Beaver Coins, also known in pioneer days as Beaver Money, were gold coins minted in 1849. Their name comes from the prominent beaver depicted on the obverse of the coins. The currency contained 8% more gold than contemporary coins from the United States of America. Today these coins are quite rare and valuable.
After the establishment of the Territory of Oregon, the mint producing the coins became an entirely private enterprise continuing its operations until Governor Joseph Lane ruled the operation unconstitutional in September 1849. (Article I, Section 8 of the United States Constitution declares the mintage of coins to be one of the enumerated powers of the Congress.) The opening of the United States Mint branch in San Francisco, California made a large supply of gold and silver U.S. currency available, playing a part in the demise of the "Beaver Coins".
The primarily American settler population of the Oregon Country, based in the Willamette Valley since the late 1830s, lacked a stable currency. A variety of items were held valid by the Provisional Government of Oregon, including specie from Mexico and Peru, beaver skins and wheat. After the beginning of the California Gold Rush an estimated 2,000,000 dollars worth of gold entered the Oregon settlements within two years. Disputes often arose during transactions over the value of the gold dust, generally rife with impurities.
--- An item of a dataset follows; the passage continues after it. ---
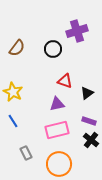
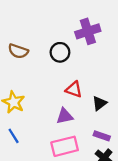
brown semicircle: (17, 48) -> (18, 51), turned 72

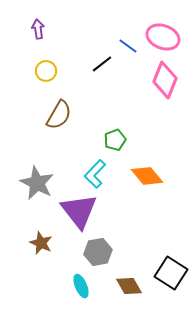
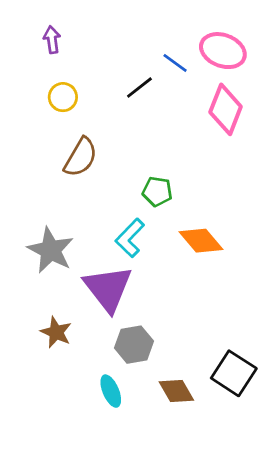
green pentagon: (115, 140) -> (157, 191), turned 30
The Provisional Legislature, after being petitioned by William Rector for the establishment of a mint, gave its approval for the plan. Legislators from Clackamas and Yamhill counties objected to the bill, stressing the illegality under the U.S. Constitution of private mints. Although the Oregon Exchange Company was a mostly private organization, the legislature appointed the officers to the Company, which included Governor George Abernethy. The proceeds of the mint were intended to fund the expenses from the ongoing Cayuse War.